(Provided records)
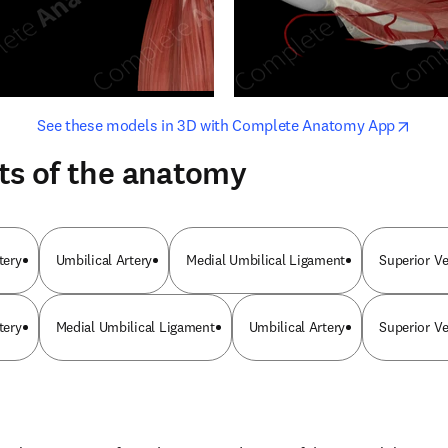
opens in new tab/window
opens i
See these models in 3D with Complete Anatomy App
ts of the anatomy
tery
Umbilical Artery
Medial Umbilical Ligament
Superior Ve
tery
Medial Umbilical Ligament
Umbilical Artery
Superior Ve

...

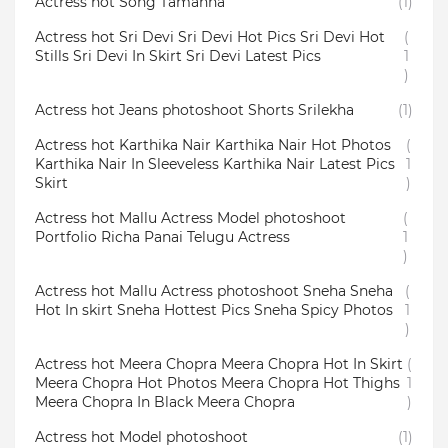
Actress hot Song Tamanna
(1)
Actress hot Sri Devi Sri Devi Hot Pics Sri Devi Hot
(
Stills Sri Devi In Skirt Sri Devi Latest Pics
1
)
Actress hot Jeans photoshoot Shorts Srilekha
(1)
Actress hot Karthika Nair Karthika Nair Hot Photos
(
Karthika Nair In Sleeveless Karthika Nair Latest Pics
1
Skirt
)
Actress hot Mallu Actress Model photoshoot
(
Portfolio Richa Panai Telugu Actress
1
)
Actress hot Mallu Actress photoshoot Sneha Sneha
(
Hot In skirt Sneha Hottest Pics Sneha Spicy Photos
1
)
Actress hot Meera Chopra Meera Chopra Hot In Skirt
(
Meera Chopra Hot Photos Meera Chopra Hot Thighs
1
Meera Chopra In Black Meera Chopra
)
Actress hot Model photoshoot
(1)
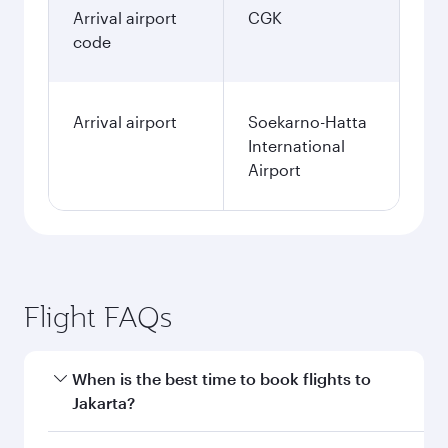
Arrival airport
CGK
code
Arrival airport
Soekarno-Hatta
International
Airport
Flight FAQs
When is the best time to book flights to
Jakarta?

---

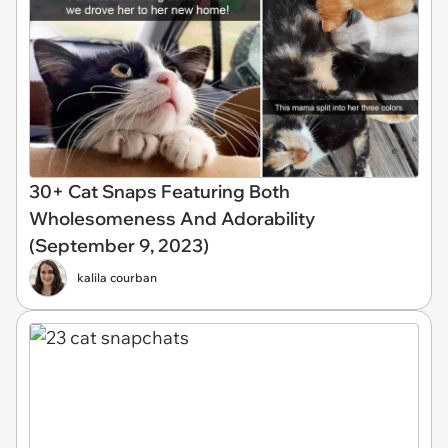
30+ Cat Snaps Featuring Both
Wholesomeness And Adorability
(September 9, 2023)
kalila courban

(Try it) Show all lines in the entries above where the word "Nair" appears.

(Answer to this task)
Actress hot Karthika Nair Karthika Nair Hot Photos
Karthika Nair In Sleeveless Karthika Nair Latest Pics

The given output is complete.